L'avenir est né dans cette forme qui semble ne se tourner que vers le passé. C'est là le point essentiel de cette forme d'expression qui semble étonnamment incomprise depuis quelque temps dans notre société si furieusement contemporaine. La formule rituelle :« Il était une fois ! » a laissé croire que cette activité ne se souciait que de se retourner inlassablement vers un avant des plus lointains.
Erreur funeste qui a privé le conte de ses desseins essentiels : se montrer subversif pour avancer en gommant les imperfections et les errements des récits antérieurs tout en mettant en garde sans cesse sur les fausses routes, les leurres et les pièges que l'existence sème sans cesse sur le trajet des individus.
La littérature orale prend les habits du passé pour ouvrir de nouveaux possibles. C'est un acte éminemment politique qui n'a pas été perçu ou volontairement gommé par ceux qui se sont évertués à laisser croire que ce n'est qu'une forme d'expression réservée aux jeunes enfants. Les bibliothécaires dans cette interprétation malheureuse ont considérablement desservi les conteurs qui s'évertuent à créer de nouveaux textes.
Il faut aussi admettre que bien des pratiquants de cette activité ont succombé à cette dérive en acceptant cette déplorable limitation, cessant de se produire devant des adultes ou se contentant de pratiquer devant des auditeurs avertis de moins en moins nombreux. Le grand public fuit des spectacles qui sont affublés de tous les défauts de la terre : ringards, dépassés, archaïques, soporifiques, pénibles, exigeants, incompréhensibles…
Il serait possible de continuer inlassablement la litanie des tares que les esprits éclairés par les seuls écrans de toute nature attribuent à ce précieux héritage littéraire. Il est vrai que leur incapacité à donner du sens en dehors du bruit et de l'image les laisse sur le bord du chemin tandis que leur capacité à donner du sens et à se concentrer plus de quelques minutes les fait sortir du cadre.
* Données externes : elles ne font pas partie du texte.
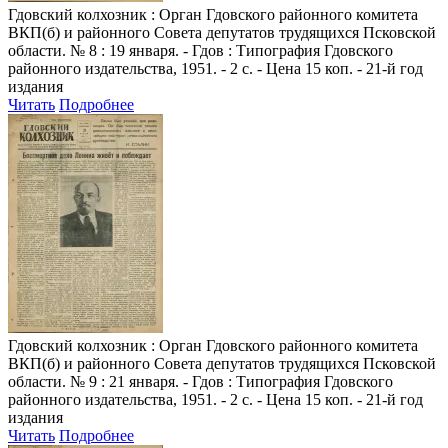
Гдовский колхозник
: Орган Гдовского районного комитета
ВКП(б) и районного Совета депутатов трудящихся Псковской
области. № 8 : 19 января. - Гдов : Типография Гдовского
районного издательства, 1951. - 2 с. - Цена 15 коп. - 21-й год
издания
Читать
Подробнее
Гдовский колхозник
: Орган Гдовского районного комитета
ВКП(б) и районного Совета депутатов трудящихся Псковской
области. № 9 : 21 января. - Гдов : Типография Гдовского
районного издательства, 1951. - 2 с. - Цена 15 коп. - 21-й год
издания
Читать
Подробнее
C'est donc ainsi que le conte est devenu un vecteur d'expression réservé à tous ceux qui d'une manière ou d'une autre ont échappé au terrible conditionnement de masse qui souhaite poursuivre l'œuvre assigné à l'école de fabriquer des crétins ineptes à la réflexion et à la projection. Nous pouvons mesurer les effets de cette stratégie menée par des élites qui entendent ainsi manipuler toujours plus des masses condamnées à l'état d’hébétude devant un réel qu'ils ne sont plus en mesure d'analyser, comprendre et infléchir.
Les choix politiques évoluent clairement vers cette lente fascination pour les solutions radicales, ségrégationnistes, violentes et parfaitement ineptes pour affronter les défis d'un futur imprévisible, incohérent et menaçant. Le conte devrait être cet outil d'analyse et de projection qui ouvrirait des débats, des réflexions collectives de nature à penser autrement qu'en suivant les simplifications des prophètes du malheur.